Friday, August 3, 2012

When Washington Was in Vogue



When Washington Was in Vogue
By Edward Christopher Williams (285 pages)
Published by Amistad
Bookish rating: 3.5

When Washington Was in Vogue is one of those tricky books to review, because it has a lot of value but turned out to be a bit of a chore to get through.

The book is “a lost novel of the Harlem Renaissance,” which means it was found as published in The Messenger from January 1925 through June 1926, as an English PhD student, Adam McKible, was doing research for his dissertation. Certainly, there is a special “discovery” element that, frankly, is so often absent from literary research. I mean, it’s hard to compare with discovering new fossils, miracle drugs, or planets, such as in the sciences.

So when English nerds discover something, it’s pretty exciting.

The novel is a simple love story, told through letters via Davy Carr’s narration. Well read, well educated, and quite contemplative, Davy has an opinion on pretty much everything. As a piece of historical writing, this is useful for revealing some fascinating nuances, habits, fashions, manners, and dynamics of Washington, DC, and the DC “Black Bourgeoisie” of the 1920s. Also, as someone pretty familiar with DC, having lived there for awhile, Davy's descriptions of areas almost a century ago were eerily fascinating.

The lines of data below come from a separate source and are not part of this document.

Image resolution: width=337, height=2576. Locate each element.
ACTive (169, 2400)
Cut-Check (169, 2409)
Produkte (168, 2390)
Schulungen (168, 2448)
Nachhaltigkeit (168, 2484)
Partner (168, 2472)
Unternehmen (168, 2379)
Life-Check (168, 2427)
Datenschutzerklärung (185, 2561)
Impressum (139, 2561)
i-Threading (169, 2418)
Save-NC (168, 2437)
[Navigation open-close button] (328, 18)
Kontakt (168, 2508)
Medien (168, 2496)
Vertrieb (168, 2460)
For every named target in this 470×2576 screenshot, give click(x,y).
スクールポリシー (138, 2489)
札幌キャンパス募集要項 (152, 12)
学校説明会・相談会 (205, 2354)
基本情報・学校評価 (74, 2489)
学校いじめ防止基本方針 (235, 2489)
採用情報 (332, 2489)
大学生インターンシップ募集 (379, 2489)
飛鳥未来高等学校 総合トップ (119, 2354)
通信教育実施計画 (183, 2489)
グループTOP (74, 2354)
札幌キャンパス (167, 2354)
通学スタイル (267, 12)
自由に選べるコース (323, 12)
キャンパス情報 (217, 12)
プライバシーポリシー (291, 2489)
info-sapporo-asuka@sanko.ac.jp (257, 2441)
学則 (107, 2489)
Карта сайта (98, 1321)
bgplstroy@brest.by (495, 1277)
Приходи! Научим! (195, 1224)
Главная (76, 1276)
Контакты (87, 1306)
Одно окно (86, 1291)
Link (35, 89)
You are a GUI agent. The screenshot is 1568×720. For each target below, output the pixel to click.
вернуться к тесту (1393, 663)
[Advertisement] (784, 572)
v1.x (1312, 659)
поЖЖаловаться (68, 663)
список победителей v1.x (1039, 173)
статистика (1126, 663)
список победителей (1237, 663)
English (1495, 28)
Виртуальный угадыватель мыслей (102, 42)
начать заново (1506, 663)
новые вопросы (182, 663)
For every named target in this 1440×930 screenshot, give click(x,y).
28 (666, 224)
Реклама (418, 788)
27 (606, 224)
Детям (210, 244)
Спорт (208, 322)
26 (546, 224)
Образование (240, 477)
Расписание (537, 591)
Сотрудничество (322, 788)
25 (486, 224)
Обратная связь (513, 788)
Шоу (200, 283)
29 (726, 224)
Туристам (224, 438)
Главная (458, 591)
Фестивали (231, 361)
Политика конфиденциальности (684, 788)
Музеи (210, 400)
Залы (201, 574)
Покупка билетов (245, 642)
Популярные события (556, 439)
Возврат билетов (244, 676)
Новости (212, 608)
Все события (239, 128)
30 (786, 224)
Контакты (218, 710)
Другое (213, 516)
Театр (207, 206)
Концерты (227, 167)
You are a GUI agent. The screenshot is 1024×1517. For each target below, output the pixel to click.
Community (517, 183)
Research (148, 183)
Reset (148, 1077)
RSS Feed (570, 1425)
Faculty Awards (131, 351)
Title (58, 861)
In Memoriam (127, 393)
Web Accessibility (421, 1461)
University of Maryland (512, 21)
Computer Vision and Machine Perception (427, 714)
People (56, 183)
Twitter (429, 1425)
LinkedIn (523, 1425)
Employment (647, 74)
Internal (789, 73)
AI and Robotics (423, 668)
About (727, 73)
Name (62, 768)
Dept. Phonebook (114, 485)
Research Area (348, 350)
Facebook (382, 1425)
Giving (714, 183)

This is, of course, a novel of the Harlem Renaisssance, but Davy’s criticism of racism is surprisingly understated. For example, he writes to his friend Bob, “The downtown theaters here segregate colored people, and some of them will not sell them seats anywhere but in the gallery. Naturally, that lets me out. You will say, of course, that since I can ‘get by,’ such a rule should not bother me. But for some reason difficult to explain, it does” (p. 15). The reason it bugs him seems pretty clear to me!

More interestingly, Davy criticizes how folks—women in particular—who are light-skinned enough to “pass” not only do so (and really, who could blame them?), but leverage it against other Black women. Davy describes a shocking scene in which some light-skinned women who can pass and thus attend certain theatrical events that are absolutely closed to Black people, chat among themselves, asking a dark-skinned woman her opinion of such performances, knowing perfectly well that she cannot attend them. Davy, livid, views what he calls “the color line” among the Black bourgeoisie that places higher  value on lighter skin as “a dreadful confession of admitted interiority” (p. 75).

When Washington Was in Vogue has a lot of charm and tremendous historical value. It is, however, not literarily fantastic or amazing. Descriptions get long-winded and tiresome, and Davy can be a tad stuffy and unlikable at times. Although it’s a nice book, and most definitely an asset to furthering understanding of the Harlem Renaissance, ultimately, from a strictly literary point of view, it’s just a nice little love story.